[Listed records Boundary: Start]

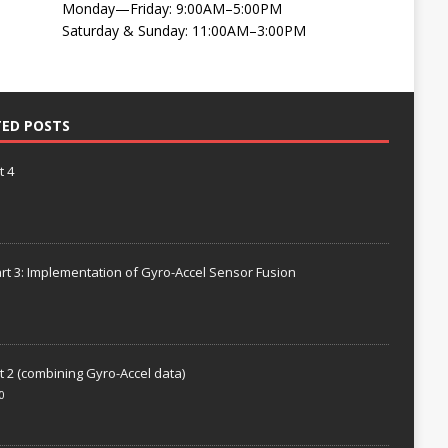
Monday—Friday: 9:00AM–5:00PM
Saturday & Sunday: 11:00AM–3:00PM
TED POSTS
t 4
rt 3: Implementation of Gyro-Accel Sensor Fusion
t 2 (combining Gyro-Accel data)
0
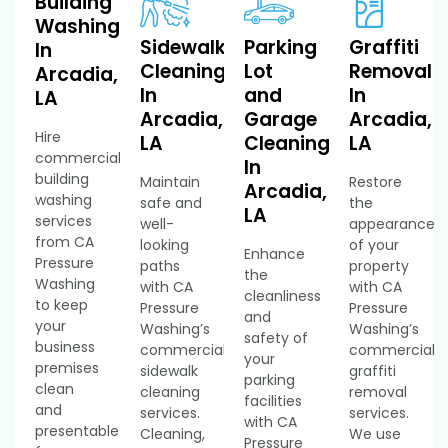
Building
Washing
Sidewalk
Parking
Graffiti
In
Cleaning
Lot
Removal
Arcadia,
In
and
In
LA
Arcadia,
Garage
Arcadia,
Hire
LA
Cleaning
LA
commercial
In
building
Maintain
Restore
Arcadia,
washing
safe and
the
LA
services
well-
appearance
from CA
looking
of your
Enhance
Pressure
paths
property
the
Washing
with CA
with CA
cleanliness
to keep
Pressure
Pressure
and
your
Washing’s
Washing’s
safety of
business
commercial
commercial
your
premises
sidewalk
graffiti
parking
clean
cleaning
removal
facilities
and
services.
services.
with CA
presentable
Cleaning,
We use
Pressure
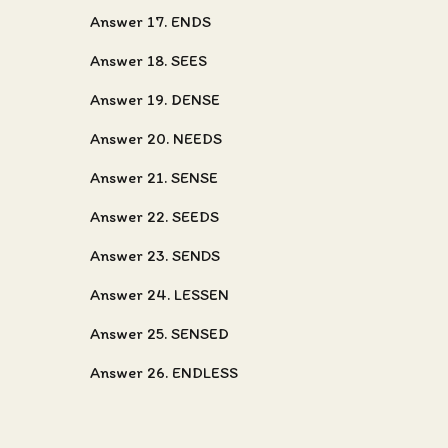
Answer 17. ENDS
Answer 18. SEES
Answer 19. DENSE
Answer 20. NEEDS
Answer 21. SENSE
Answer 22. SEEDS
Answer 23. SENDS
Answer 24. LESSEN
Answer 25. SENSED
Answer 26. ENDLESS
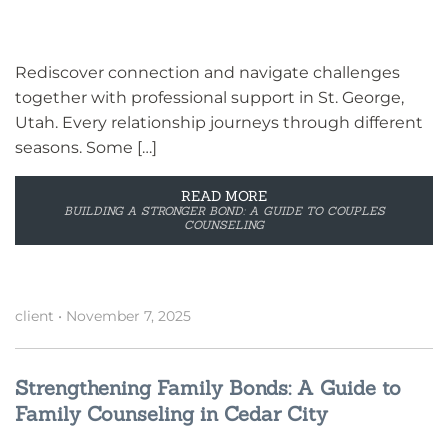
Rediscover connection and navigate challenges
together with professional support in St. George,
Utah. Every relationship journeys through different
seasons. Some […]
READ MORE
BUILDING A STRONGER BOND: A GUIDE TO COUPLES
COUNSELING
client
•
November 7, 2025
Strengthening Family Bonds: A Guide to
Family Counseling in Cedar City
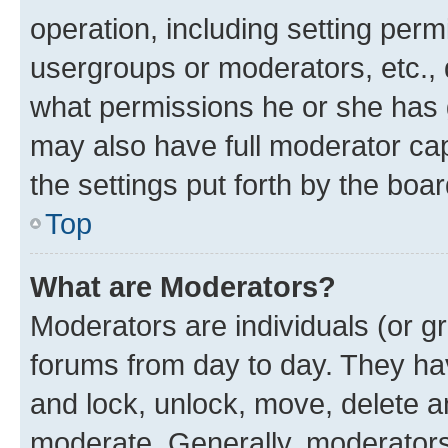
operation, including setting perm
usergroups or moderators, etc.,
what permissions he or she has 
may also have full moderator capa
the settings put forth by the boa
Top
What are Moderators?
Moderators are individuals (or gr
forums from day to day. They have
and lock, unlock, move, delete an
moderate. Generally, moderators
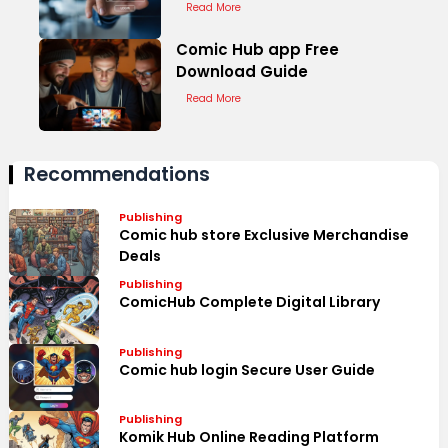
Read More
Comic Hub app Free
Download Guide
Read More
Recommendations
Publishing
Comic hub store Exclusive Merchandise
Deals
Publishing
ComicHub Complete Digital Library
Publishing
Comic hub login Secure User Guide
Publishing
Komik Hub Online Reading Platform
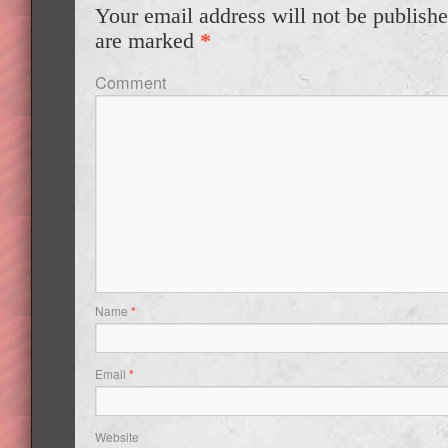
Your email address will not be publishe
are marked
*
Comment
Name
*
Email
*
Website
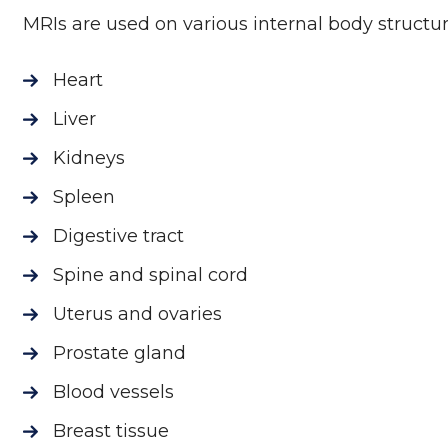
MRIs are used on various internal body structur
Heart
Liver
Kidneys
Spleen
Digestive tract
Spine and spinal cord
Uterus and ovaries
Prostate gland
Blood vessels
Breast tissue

[Listed records Boundary: End]

Work request:
Filter the data above, keeping only lines that include the string "have".

Result of this task:
may also have full moderator capa
forums from day to day. They have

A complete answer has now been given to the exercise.